* Dataset entries:
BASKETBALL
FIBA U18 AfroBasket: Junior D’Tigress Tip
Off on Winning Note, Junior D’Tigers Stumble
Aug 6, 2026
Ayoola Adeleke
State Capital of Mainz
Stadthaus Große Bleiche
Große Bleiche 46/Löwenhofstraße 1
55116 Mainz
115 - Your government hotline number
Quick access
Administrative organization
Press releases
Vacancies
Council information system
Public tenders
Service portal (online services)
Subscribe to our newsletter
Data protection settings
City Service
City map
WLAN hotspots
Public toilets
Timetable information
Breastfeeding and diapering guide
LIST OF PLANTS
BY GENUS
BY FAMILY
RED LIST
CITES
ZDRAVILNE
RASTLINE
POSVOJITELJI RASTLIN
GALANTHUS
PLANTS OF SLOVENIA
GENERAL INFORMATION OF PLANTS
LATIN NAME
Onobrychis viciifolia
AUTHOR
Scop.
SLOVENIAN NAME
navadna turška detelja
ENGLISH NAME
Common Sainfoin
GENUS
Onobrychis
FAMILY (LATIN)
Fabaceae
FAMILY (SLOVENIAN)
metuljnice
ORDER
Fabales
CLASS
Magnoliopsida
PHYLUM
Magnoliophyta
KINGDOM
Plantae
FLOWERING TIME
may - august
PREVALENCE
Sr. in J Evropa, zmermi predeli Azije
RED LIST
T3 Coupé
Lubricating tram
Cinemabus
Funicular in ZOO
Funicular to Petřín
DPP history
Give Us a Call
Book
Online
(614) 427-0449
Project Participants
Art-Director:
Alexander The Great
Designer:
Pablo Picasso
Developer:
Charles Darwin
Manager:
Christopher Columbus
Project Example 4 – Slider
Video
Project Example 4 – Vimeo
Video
---
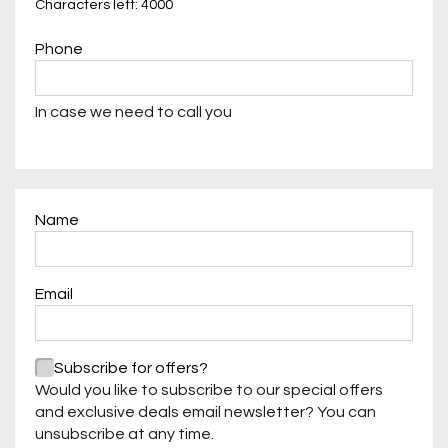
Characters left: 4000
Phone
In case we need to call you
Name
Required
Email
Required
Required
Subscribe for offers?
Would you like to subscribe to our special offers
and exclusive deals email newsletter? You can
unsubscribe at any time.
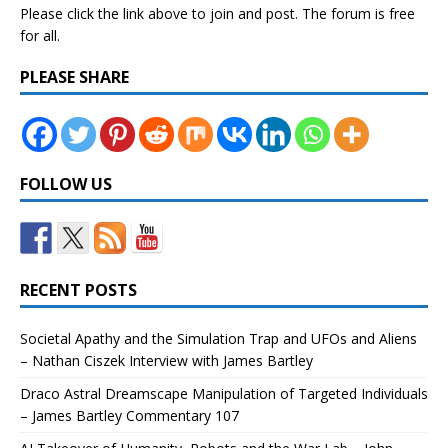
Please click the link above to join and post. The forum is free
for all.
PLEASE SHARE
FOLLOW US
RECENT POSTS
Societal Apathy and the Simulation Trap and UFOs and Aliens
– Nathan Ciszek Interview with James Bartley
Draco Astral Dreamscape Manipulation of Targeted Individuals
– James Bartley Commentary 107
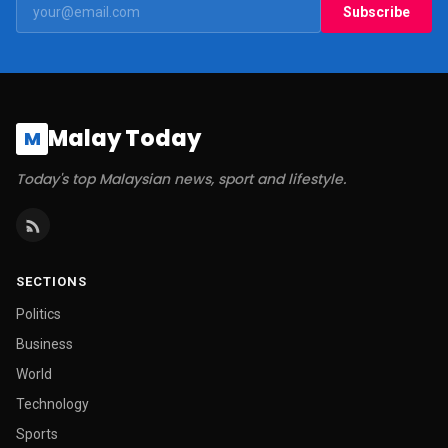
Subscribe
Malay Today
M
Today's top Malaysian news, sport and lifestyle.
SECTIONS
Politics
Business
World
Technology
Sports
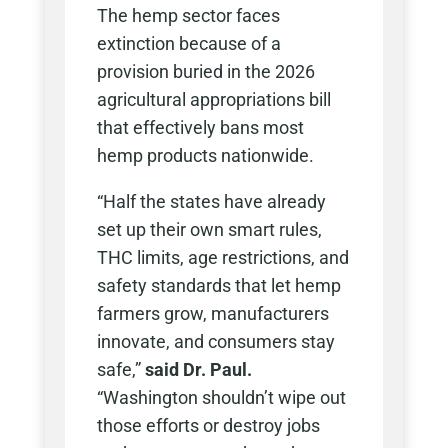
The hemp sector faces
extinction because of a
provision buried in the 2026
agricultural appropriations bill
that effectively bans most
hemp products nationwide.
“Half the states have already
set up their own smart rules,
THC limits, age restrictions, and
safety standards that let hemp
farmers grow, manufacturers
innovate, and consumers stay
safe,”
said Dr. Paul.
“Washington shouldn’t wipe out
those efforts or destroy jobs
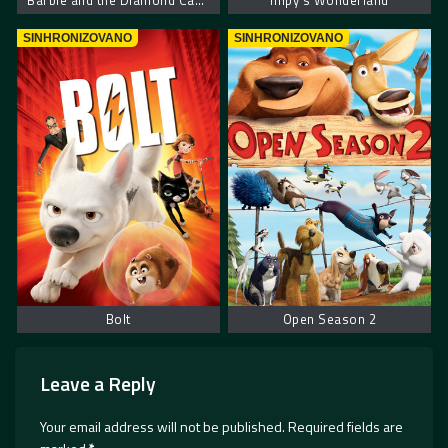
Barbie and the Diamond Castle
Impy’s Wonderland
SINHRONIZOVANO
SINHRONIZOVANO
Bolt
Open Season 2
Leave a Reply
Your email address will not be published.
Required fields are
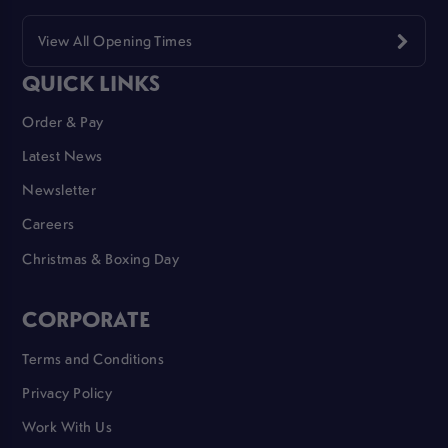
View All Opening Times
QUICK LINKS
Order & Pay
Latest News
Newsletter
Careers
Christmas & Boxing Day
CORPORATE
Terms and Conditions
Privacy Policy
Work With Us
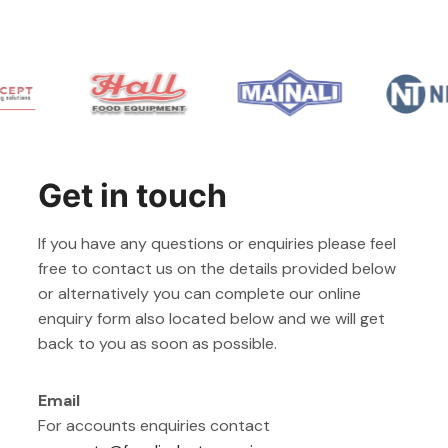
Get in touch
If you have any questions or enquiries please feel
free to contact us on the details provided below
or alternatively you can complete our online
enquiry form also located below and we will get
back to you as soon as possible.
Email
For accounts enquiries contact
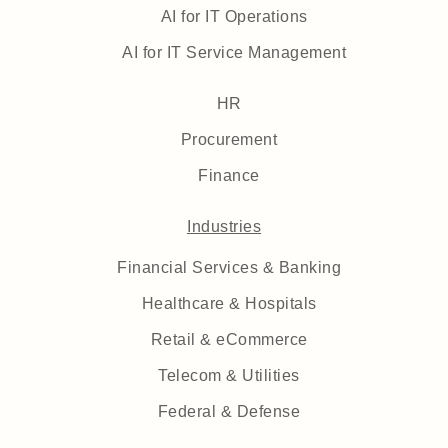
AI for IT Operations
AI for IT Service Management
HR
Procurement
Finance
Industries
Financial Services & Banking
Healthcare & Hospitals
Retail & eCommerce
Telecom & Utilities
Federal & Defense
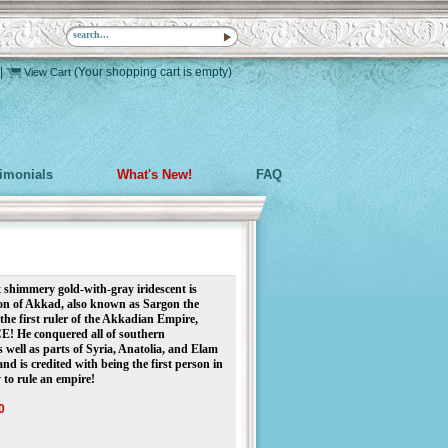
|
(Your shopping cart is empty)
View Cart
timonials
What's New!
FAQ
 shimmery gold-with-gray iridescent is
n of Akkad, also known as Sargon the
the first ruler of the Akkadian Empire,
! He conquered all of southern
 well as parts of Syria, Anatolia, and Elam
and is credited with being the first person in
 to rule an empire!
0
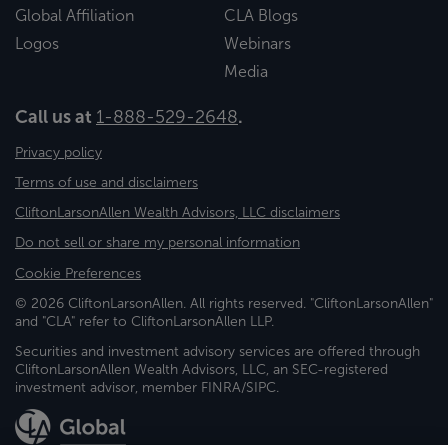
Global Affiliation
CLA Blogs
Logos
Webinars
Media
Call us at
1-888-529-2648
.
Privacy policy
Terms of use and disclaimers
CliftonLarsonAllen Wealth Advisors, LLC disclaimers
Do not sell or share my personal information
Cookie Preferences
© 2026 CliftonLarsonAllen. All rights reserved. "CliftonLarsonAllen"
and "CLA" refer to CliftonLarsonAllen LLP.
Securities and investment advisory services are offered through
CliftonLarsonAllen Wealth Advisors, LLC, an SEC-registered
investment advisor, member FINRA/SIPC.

* WORK TO COMPLETE: Copy each line of the entries that includes the word "Advisors".

* SOLUTION FOR THIS TASK:
CliftonLarsonAllen Wealth Advisors, LLC disclaimers
CliftonLarsonAllen Wealth Advisors, LLC, an SEC-registered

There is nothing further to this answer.